[Editor's note: This column originally ran on the blog for 42, where Timothy Scahill works as social director and account planner. It previews a benefit show for Scahill's fiancée, Lynden, that starts at 7 p.m. on Friday at The Waiting Room Lounge and features UUVVWWZ, Dim Light, Solid Goldberg, Dads and a silent auction. RSVP here.]
by Timothy Scahill
Last summer, during a trip to Austin, my fiancée felt a tiny bump on her back that hurt when she slept. She assumed it was just some mosquito bite she got while swimming or biking.
It all started with a headache and motion sickness. After she returned to Lincoln, she got horrible flu-like symptoms and was bedridden for a few days, unable to even stand. After that there were sinus infections, extreme fatigue, an overall feeling of misery/malaise, and fainting spells.
We ended up in the ER with a $10,000 bill to find out that “nothing was wrong.” Then, she followed up three times with a local Lincoln doctor who diagnosed her with high Epstein Barr levels and told her she had mono.
This added even more to our bills, and we still had no real clue what was about to come.
She was finally diagnosed with Lyme in November of 2011. Since then, we’ve discovered there is a cloud of controversy surrounding Lyme. The co-infections that accompany the disease aren’t often talked about, insurance companies and most doctors don’t recognize chronic Lyme as a disease, and the proper treatment for the disease has resulted in many doctors around the country getting disbarred.
The day-to-day battle began to quickly take its toll on both of us. My fiancée is a very private person, so at first we decided to keep the news of her diagnosis to ourselves and a select group of friends and family.
However, as we started reading more and more articles — an alarmingly high number of which touched on the widespread ignorance regarding Lyme – we decided to spread the word. I posted articles we found to Facebook, many of which resulted in some really strange reactions. It was clear to us at this time that we needed to tell people our story.
We gained a lot of momentum by educating our friends about Lyme through Facebook. I posted videos and articles about the disease, the controversy and how this coming summer will be very tick-heavy (ticks have been known to spread the disease). By the time I set-up a crowd-source account on GoFundMe, everyone in my social networks was educated about Lyme.
GoFundMe allowed us to tell the story of battling Lyme disease and the co-infection Babesia. The website made it easy to share our story, handle the money, update everyone on how close to our goal we were and let people who donated post to Facebook, which caused a gigantic network of friends to read and donate.
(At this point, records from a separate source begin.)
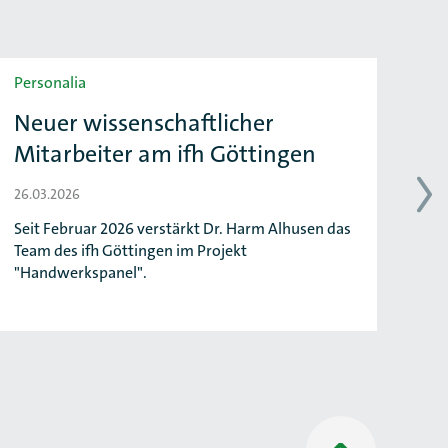
Personalia
Per
Neuer wissenschaftlicher
Vi
Mitarbeiter am ifh Göttingen
Ma
H
26.03.2026
12.
Seit Februar 2026 verstärkt Dr. Harm Alhusen das
Team des ifh Göttingen im Projekt
Auf
"Handwerkspanel".
wu
Ver
Nach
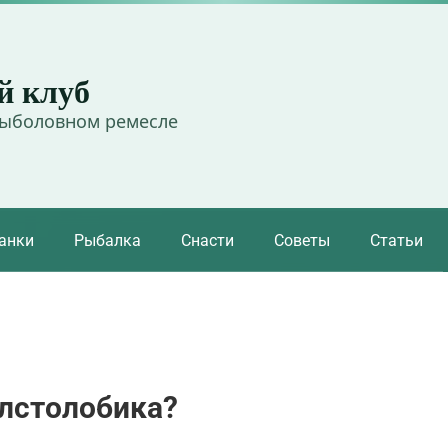
й клуб
рыболовном ремесле
анки
Рыбалка
Снасти
Советы
Статьи
олстолобика?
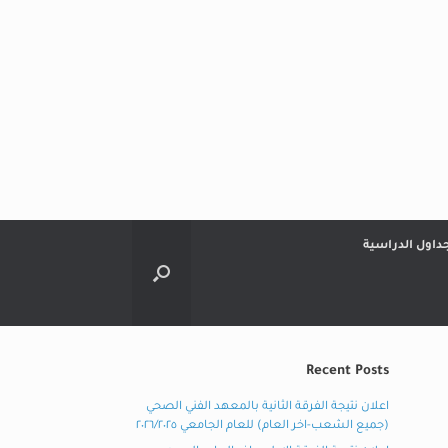
جداول الدراسية
Recent Posts
اعلان نتيجة الفرقة الثانية بالمعهد الفني الصحي
(جميع الشعب-اخر العام) للعام الجامعي ٢٠٢٦/٢٠٢٥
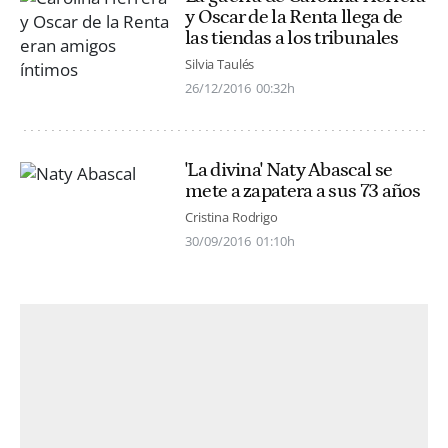
y Oscar de la Renta llega de
las tiendas a los tribunales
Silvia Taulés
26/12/2016
00:32h
'La divina' Naty Abascal se
mete a zapatera a sus 73 años
Cristina Rodrigo
30/09/2016
01:10h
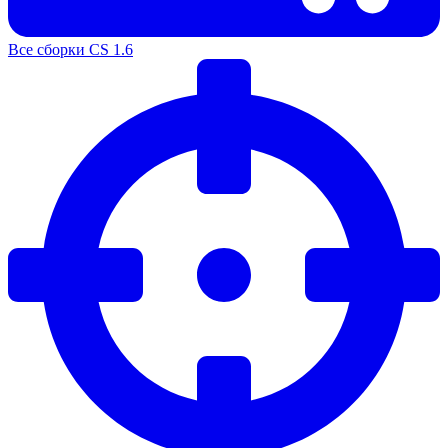
Все сборки CS 1.6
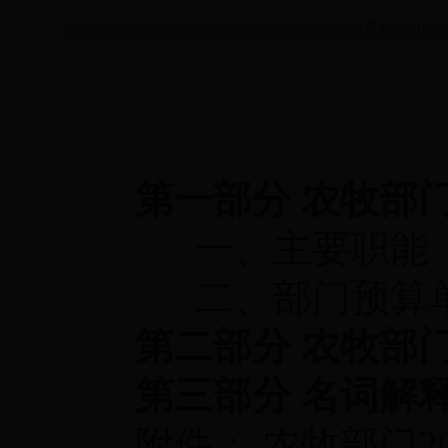
发布日期：2018-
第一部分
农牧
部
一、主要职能
二、部门预算单
第二部分
农牧
部门
第三部分 名词解
附件：
农牧
部门2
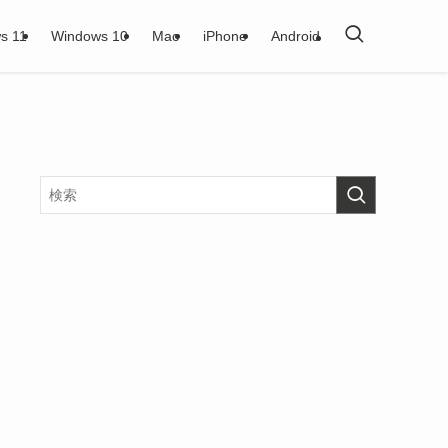
s 11
Windows 10
Mac
iPhone
Android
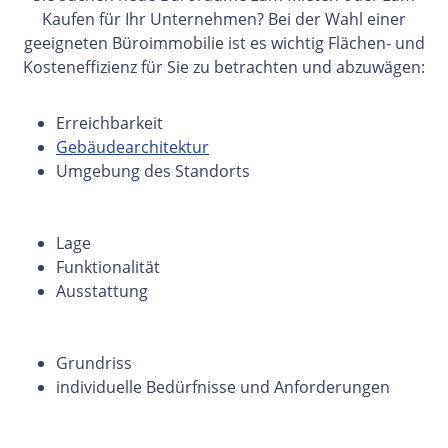
Kaufen für Ihr Unternehmen? Bei der Wahl einer
geeigneten Büroimmobilie ist es wichtig Flächen- und
Kosteneffizienz für Sie zu betrachten und abzuwägen:
Erreichbarkeit
Gebäudearchitektur
Umgebung des Standorts
Lage
Funktionalität
Ausstattung
Grundriss
individuelle Bedürfnisse und Anforderungen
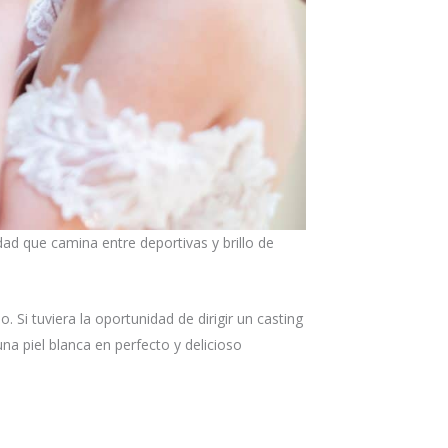
ad que camina entre deportivas y brillo de
Si tuviera la oportunidad de dirigir un casting
a piel blanca en perfecto y delicioso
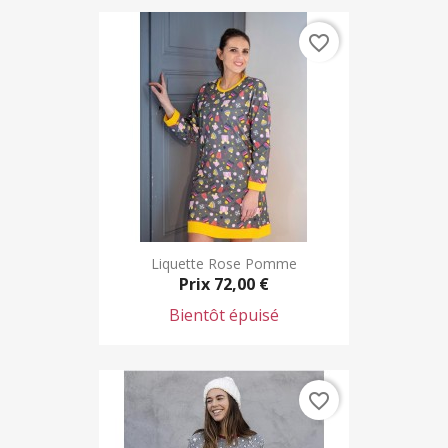
favorite_border
Liquette Rose Pomme
Prix
72,00 €
Bientôt épuisé
favorite_border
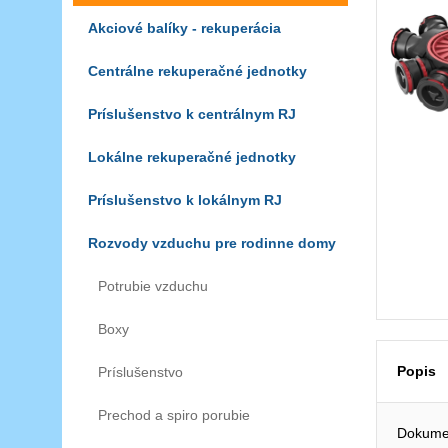
Akciové balíky - rekuperácia
Centrálne rekuperačné jednotky
Príslušenstvo k centrálnym RJ
Lokálne rekuperačné jednotky
Príslušenstvo k lokálnym RJ
Rozvody vzduchu pre rodinne domy
Potrubie vzduchu
Boxy
Popis
Príslušenstvo
Prechod a spiro porubie
Dokumen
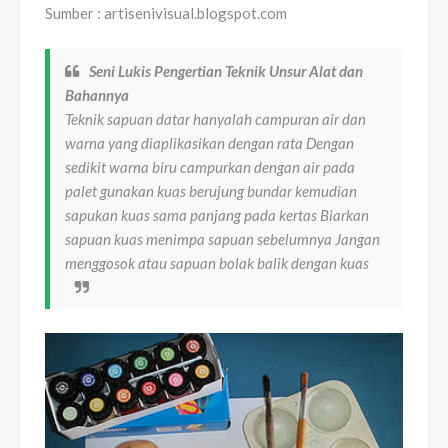
Sumber : artisenivisual.blogspot.com
Seni Lukis Pengertian Teknik Unsur Alat dan
Bahannya
Teknik sapuan datar hanyalah campuran air dan
warna yang diaplikasikan dengan rata Dengan
sedikit warna biru campurkan dengan air pada
palet gunakan kuas berujung bundar kemudian
sapukan kuas sama panjang pada kertas Biarkan
sapuan kuas menimpa sapuan sebelumnya Jangan
menggosok atau sapuan bolak balik dengan kuas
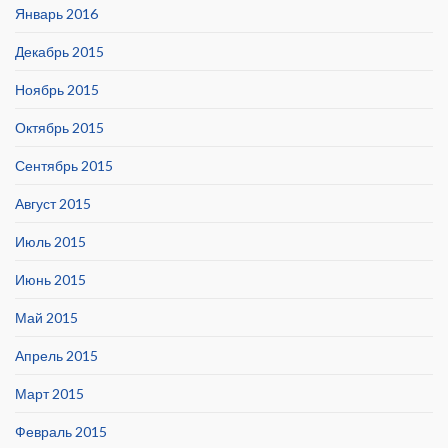
Январь 2016
Декабрь 2015
Ноябрь 2015
Октябрь 2015
Сентябрь 2015
Август 2015
Июль 2015
Июнь 2015
Май 2015
Апрель 2015
Март 2015
Февраль 2015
We had an overwhelming response in the first 12 hours. We reached our goal of $4,500 for medial bills and treatment for Lyme disease. 2,617 views, 470+ Likes, and 120 donations later, we now have a fighting chance of digging out of our financial hole.
From the bottom of our hearts, we would like to thank everyone for their support. There is nothing I can possibly say that could express the gratitude and love we feel at this moment. If it weren’t for online forums, my fiancée asking her doctor to test for Lyme, and the help and generosity of our friends and family we could’ve easily been ruined financially right as she was supposed to be starting her career in occupational therapy.
We shared our story and, with the assistance of Facebook and GoFundMe, asked for help. Our social networks — both online and off — supported us in a big way. For every dollar we raise over $5,000 we’re going to put 10% toward promotional materials educating the public about Lyme disease and prevention methods, including this infographic and a benefit concert we’re holding at the Waiting Room Lounge in Omaha, Neb., on Friday, July 13 starting at 7 p.m.
Timothy Scahill is a Hear Nebraska contributor. We at HN wish him and Lynden the very best.